For solar power to thrive, Trump should subsidize, not tax

Carter Solar Project

(Credit: (AP Photo/David Goldman))


The U.S. solar industry is nervously awaiting President Donald Trump’s decision whether to impose punitive duties on imported solar panels and related equipment or even restrict some of those imports altogether. It could come any day between now and late January.


This is the final stage of a process that began when two U.S. subsidiaries of foreign solar panel makers filed a rarely used kind of trade complaint with the International Trade Commission. The independent U.S. agency has recommended a course of action officially intended to protect domestic manufacturers from unfair competition.


But far from protecting U.S. interests, the tariffs would stifle the current solar boom, destroying American jobs and dragging down clean energy innovation. As economists who research climate and energy policies that can foster a greener North American economy, we argue the government should instead create targeted subsidies that support innovation and lower costs across the supply chain. This approach would do a better job of helping the U.S. industry fend off foreign competition without harming the industry itself.



A booming industry


The U.S. solar industry has enjoyed unprecedented growth in recent years, thanks to the rapidly declining cost to install solar systems and tax breaks for homeowners, businesses and utilities that have expanded demand but are being phased out. Prices have plunged to roughly US$1.50 per watt from around $6 in 2010 due to both innovation that made it less expensive to make panels anywhere and cheap imports.


In 2016, 87 percent of U.S. solar installations used foreign-produced panels, also known as modules, primarily from China.


The rapid decline in solar panel costs has been driven by policies in China and elsewhere intended to expand domestic manufacturing of these products.

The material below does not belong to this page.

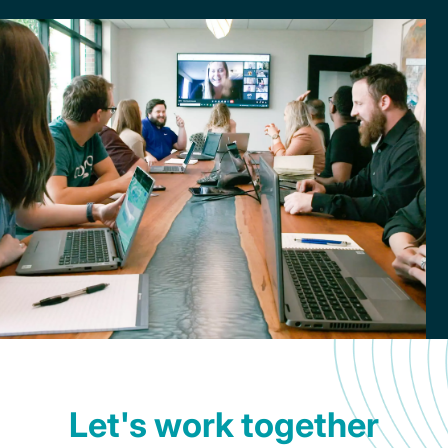
newsletter,
The
Loop?
Let's work together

The problem is not unique. Other countries dependent on cheap solar imports, including Germany and Canada, are also grappling with how to sustain the solar boom while protecting their own domestic manufacturers from unfair foreign competition.


The trade commission sent Trump its recommendations on Nov. 13, giving him until Jan. 13 to accept or reject its guidance. Later, U.S. Trade Representative Robert Lighthizer asked the agency to draft a “supplemental” report, effectively extending the president’s deadline for setting the tariffs to Jan. 26.


The request, observers surmise, could signal that the administration is concerned about the this case’s potential to spiral into a broader trade dispute with China and other major U.S. trading partners.



Solar job growth


Solar job growth took off in 2010. By 2016, more than 260,000 Americans worked in the industry, up from fewer than 95,000 seven years earlier.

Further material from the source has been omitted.